Source landing semantics
Some sources—especially API and SaaS connectors—declare how each namespace’s data must land in the warehouse. Skippr calls this a namespace contract. Contracts are separate from column types discovered by skippr discover.
Namespace contracts
For every table (namespace) a source can emit, the source plugin publishes a contract that includes:
| Field | Meaning |
|---|---|
| Primary key | Logical row identity (business dimensions plus identifiers such as property_id and date) |
| Partition key | Columns that define a physical slice for partition-scoped writes (often date for daily reports) |
| Write policy | How the configured data sink must apply each batch |
| Refresh window | Optional number of days to re-fetch before the checkpoint (for APIs that revise past days) |
| Semantics | Descriptor such as mutable_report (informational; does not change engine behavior by itself) |
The host validates contracts when a source starts and checks that your pipeline’s data sink supports every declared write policy.
Write policies
| Policy | Use when | Typical sources |
|---|---|---|
append | Rows are immutable or append-only | Event streams, webhooks |
merge_by_key | You need current state by business key | Entity snapshots (sink must support merge) |
replace_partition | A partition can be fully rewritten when numbers change | GA4 daily reports, other mutable report APIs |
replace_table | Small, bounded full snapshots | Reference dumps |
Mutable reports: APIs like GA4 can change metrics for dates you already synced.

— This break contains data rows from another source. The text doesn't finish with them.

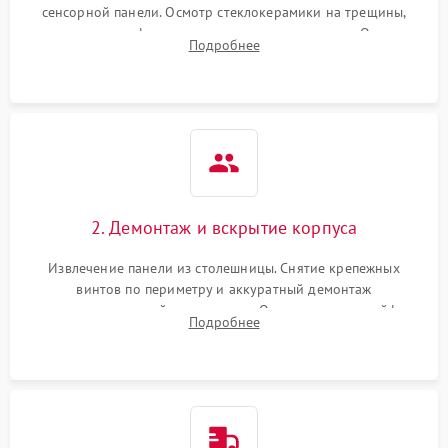
сенсорной панели. Осмотр стеклокерамики на трещины,
проверка конфорок на равномерность нагрева. Опрос
Подробнее
клиента о симптомах (не включается, не видит посуду,
щелкает).
2. Демонтаж и вскрытие корпуса
Извлечение панели из столешницы. Снятие крепежных
винтов по периметру и аккуратный демонтаж
стеклокерамической поверхности. Отсоединение шлейфов
Подробнее
сенсорного блока для доступа к силовым платам, катушкам
или ТЭНам.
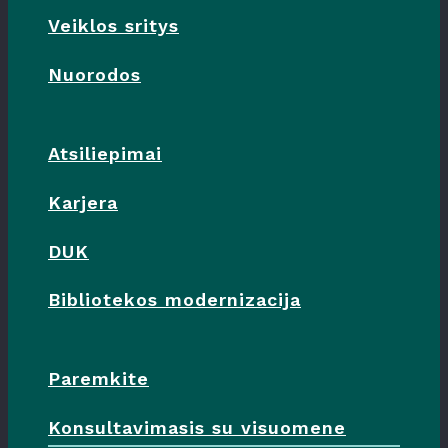
Veiklos sritys
Nuorodos
Atsiliepimai
Karjera
DUK
Bibliotekos modernizacija
Paremkite
Konsultavimasis su visuomene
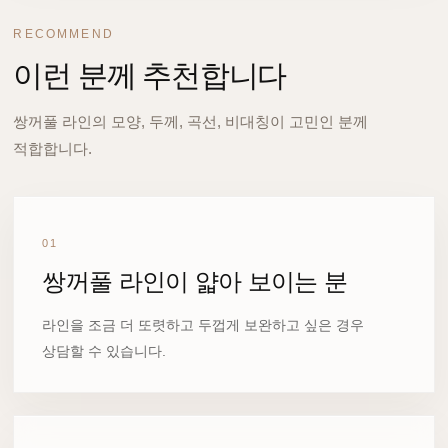
RECOMMEND
이런 분께 추천합니다
쌍꺼풀 라인의 모양, 두께, 곡선, 비대칭이 고민인 분께
적합합니다.
01
쌍꺼풀 라인이 얇아 보이는 분
라인을 조금 더 또렷하고 두껍게 보완하고 싶은 경우
상담할 수 있습니다.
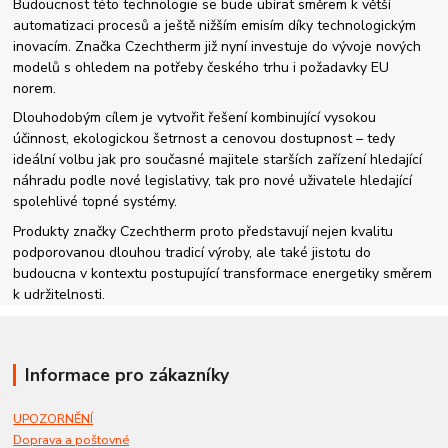
Budoucnost této technologie se bude ubírat směrem k větší
automatizaci procesů a ještě nižším emisím díky technologickým
inovacím. Značka Czechtherm již nyní investuje do vývoje nových
modelů s ohledem na potřeby českého trhu i požadavky EU
norem.
Dlouhodobým cílem je vytvořit řešení kombinující vysokou
účinnost, ekologickou šetrnost a cenovou dostupnost – tedy
ideální volbu jak pro současné majitele starších zařízení hledající
náhradu podle nové legislativy, tak pro nové uživatele hledající
spolehlivé topné systémy.
Produkty značky Czechtherm proto představují nejen kvalitu
podporovanou dlouhou tradicí výroby, ale také jistotu do
budoucna v kontextu postupující transformace energetiky směrem
k udržitelnosti.
Informace pro zákazníky
UPOZORNĚNÍ
Doprava a poštovné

Appending new rows duplicates or conflicts with old values. replace_partition tells the sink to drop and rewrite the partition for the batch’s partition key values (for example date=2024-01-15) before writing new Parquet.
Lookback / refresh window: The source re-pulls the last N days on each run so corrected API values overwrite the same partitions. Checkpoints record progress (for example last completed date); they do not by themselves prove the warehouse is correct without the matching write policy and lookback.
Destination pairing
| Data sink | replace_partition | Notes |
|---|---|---|
| Athena (S3 + Glue) | Supported | Deletes the contract partition prefix in S3, then writes new files; Glue partition keys follow the contract |
| Iceberg | Supported | Native partition replace |
| Append-only sinks | Not suitable for mutable report sources | Pipeline validation fails if the sink cannot honor the contract |
Pair mutable report sources with Athena or Iceberg and run skippr discover after the first sync so Glue/Iceberg schemas include contract partition columns.
Discover vs contracts
| Layer | Controls |
|---|---|
| Namespace contract | How batches land (append vs replace partition, partition columns) |
| Arrow / discovered schema | Column names and types in bronze |
Contract partition keys do not add columns by themselves; dimensions such as date must appear in the ingested records. Discovery and schema sinks align catalog DDL with both the contract and observed data.
Example: Google Analytics 4
GA4 curated daily namespaces use replace_partition on date, with lookback_days driving the refresh window. See Google Analytics (GA4) and Athena.
For plugin authors, see the maintainer guide API / SaaS source plugins in the skipprd repository.